[Page-level text extractions]
━━━━━━━━━━━━━━━━
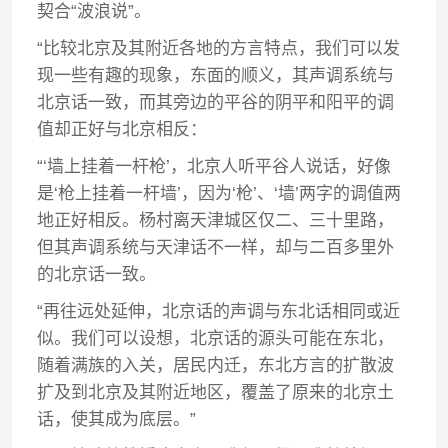
契合“波浪说”。
“比较北京及其附近各地的方言特点，我们可以发
现一些有趣的现象，东面的顺义，其声调系统与
北京话一致，而其旁边的平谷的阴平和阳平的调
值却正好与北京相反：
“‘墙上挂着一杆枪’，北京人听平谷人说话，好像
是‘枪上挂着一杆墙’，因为‘枪’、‘墙’两字的调值两
地正好相反。杨村离天津城区仅二、三十里路，
但其声调系统与天津话不一样，却与二百多里外
的北京话一致。
“再往远处延伸，北京话的声调与东北话相同或近
似。我们可以设想，北京话的源头可能在东北，
随着满族的入关，居民内迁，东北方言的扩散波
扩及到北京及其附近地区，覆盖了原来的北京土
话，使其成为底层。”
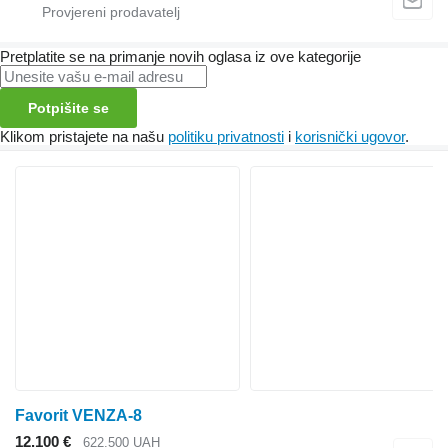
Pretplatite se na primanje novih oglasa iz ove kategorije
Potpišite se
Klikom pristajete na našu
politiku privatnosti
i
korisnički ugovor
.
Favorit VENZA-8
12.100 €
622.500 UAH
━━━━━━━━━━━━━━━━
Please print each of the records word for word, keeping the pictures out.

契合“波浪说”。
“比较北京及其附近各地的方言特点，我们可以发
现一些有趣的现象，东面的顺义，其声调系统与
北京话一致，而其旁边的平谷的阴平和阳平的调
值却正好与北京相反：
“‘墙上挂着一杆枪’，北京人听平谷人说话，好像
是‘枪上挂着一杆墙’，因为‘枪’、‘墙’两字的调值两
地正好相反。杨村离天津城区仅二、三十里路，
但其声调系统与天津话不一样，却与二百多里外
的北京话一致。
“再往远处延伸，北京话的声调与东北话相同或近
似。我们可以设想，北京话的源头可能在东北，
随着满族的入关，居民内迁，东北方言的扩散波
扩及到北京及其附近地区，覆盖了原来的北京土
话，使其成为底层。”
Pretplatite se na primanje novih oglasa iz ove kategorije
Potpišite se
Klikom pristajete na našu
politiku privatnosti
i
korisnički ugovor
.
Favorit VENZA-8
12.100 €
622.500 UAH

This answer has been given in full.